U.S. Trackers Kill Cougar Suspected in Cyclist Attack : Wildlife: Large female mountain lion is shot near canyon where man fought off animal with rocks.
Federal wildlife trackers on Saturday shot and killed a female mountain lion believed to be responsible for attacking a bicyclist in the San Gabriel Mountains above Altadena last week.
The lion was chased up a tree by three dogs and killed by a single shot to the head about 4 p.m., a few hundred yards from where the bicyclist was attacked on a Mt. Lowe trail, said state Fish and Game Warden Mark Jeter. Trackers found paw prints in the area that appeared to match those found on the ground near the site of Monday’s attack.
“It’s a relief,” said Jeter, who was on the scene 30 minutes after the shooting. “It’s never good to have an animal dispatched like that, but when you have an animal that attacks a person. . . . We had Boy Scouts at 8 or 10 at night (Friday) roaming the place where the (cyclist) was attacked.”
U.S. Forest Service officials closed Mt. Lowe’s trails and roads Friday so the tracking team could intensify its search. But some hikers ignored barricades and warning signs, Jeter said.
On Monday, in an unprovoked attack, a mountain lion clawed and bit 27-year-old Scott Fike. Fike, who suffered bruises and minor cuts on his head, was riding alone on a Mt. Lowe trail when the lion started to lope alongside him. Fike said he ran down into a canyon and fell, scuffling with the lion until he fought it off with rocks.

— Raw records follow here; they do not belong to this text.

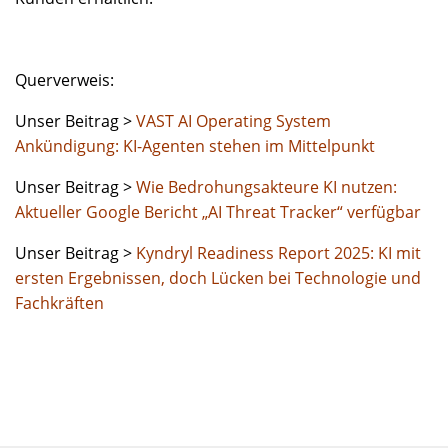
Querverweis:
Unser Beitrag >
VAST AI Operating System
Ankündigung: KI-Agenten stehen im Mittelpunkt
Unser Beitrag >
Wie Bedrohungsakteure KI nutzen:
Aktueller Google Bericht „AI Threat Tracker“ verfügbar
Unser Beitrag >
Kyndryl Readiness Report 2025: KI mit
ersten Ergebnissen, doch Lücken bei Technologie und
Fachkräften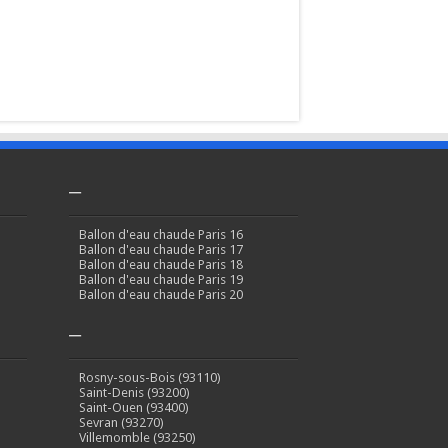
–
Ballon d'eau chaude Paris 16
Ballon d'eau chaude Paris 17
Ballon d'eau chaude Paris 18
Ballon d'eau chaude Paris 19
Ballon d'eau chaude Paris 20
–
Rosny-sous-Bois (93110)
Saint-Denis (93200)
Saint-Ouen (93400)
Sevran (93270)
Villemomble (93250)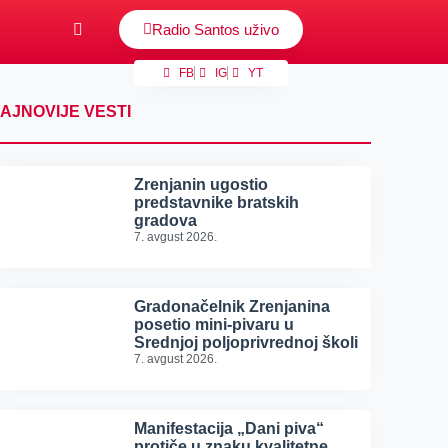
Radio Santos uživo
FB
IG
YT
AJNOVIJE VESTI
Zrenjanin ugostio
predstavnike bratskih
gradova
7. avgust 2026.
Gradonačelnik Zrenjanina
posetio mini-pivaru u
Srednjoj poljoprivrednoj školi
7. avgust 2026.
Manifestacija „Dani piva“
protiče u znaku kvalitetne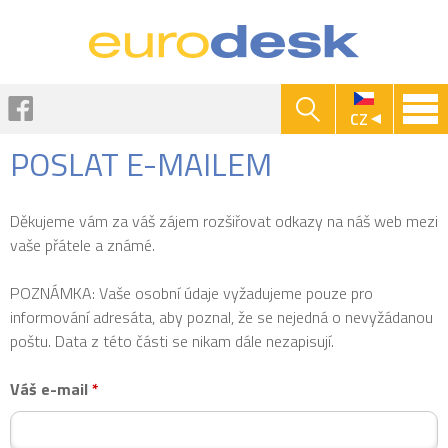
Jump to navigation
Facebook
CZ
POSLAT E-MAILEM
Děkujeme vám za váš zájem rozšiřovat odkazy na náš web mezi
vaše přátele a známé.
POZNÁMKA: Vaše osobní údaje vyžadujeme pouze pro
informování adresáta, aby poznal, že se nejedná o nevyžádanou
poštu. Data z této části se nikam dále nezapisují.
Váš e-mail
*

“The weird part was a human was attacked, he fought it off aggressively as he’s supposed to do, and he was still attacked,” Jeter said.
In an attempt to entice the lion out of hiding, federal trackers late Saturday afternoon, left a deer--one they found dead on the road--at the same spot where the bicyclist was attacked. Meanwhile, with the hounds locked in trucks, the trackers searched the area for paw prints. When they returned to check on the deer, it was gone, with paw prints nearby. The prints were a match, and it appeared that the lion had dragged the deer into a canyon.
Trackers let the dogs loose. One picked up a scent, and the team saw the feasting mountain lion 300 yards away in a canyon bottom. The chase was on.
“Now, it’s just a race to keep up with the dogs,” Jeter said.
Within a few minutes, the dogs had the cougar up a tree. U.S. Department of Agriculture tracker Joe Bennett killed it with a shotgun.
The lion was unusually large for a female--74 inches long and more than 100 pounds, Jeter said.
Fish and wildlife biologists will do a necropsy on the mountain lion, trying to uncover clues as to what led to the unprovoked attack, Jeter said. The mountain lion apparently had not been nursing, had no cubs nearby and did not appear crippled, he said. Biologists also will check its claws for any of Fike’s tissue to confirm that it was the mountain lion in Monday’s attack.
Since 1919, state officials have recorded nine other mountain lion attacks on humans, three of which resulted in deaths. The latest attack before Fike’s was in December, 1994, when a 56-year-old woman was killed by a mountain lion at Cuyamaca Rancho State Park in San Diego County.
Two weeks ago, game wardens unsuccessfully hunted a mountain lion in the foothills near La Crescenta that killed two dogs and came within 10 feet of people. Wardens do not believe the mountain lion that attacked Fike is the same one. Mountains lions are territorial and usually don’t wander more than several miles from their turf.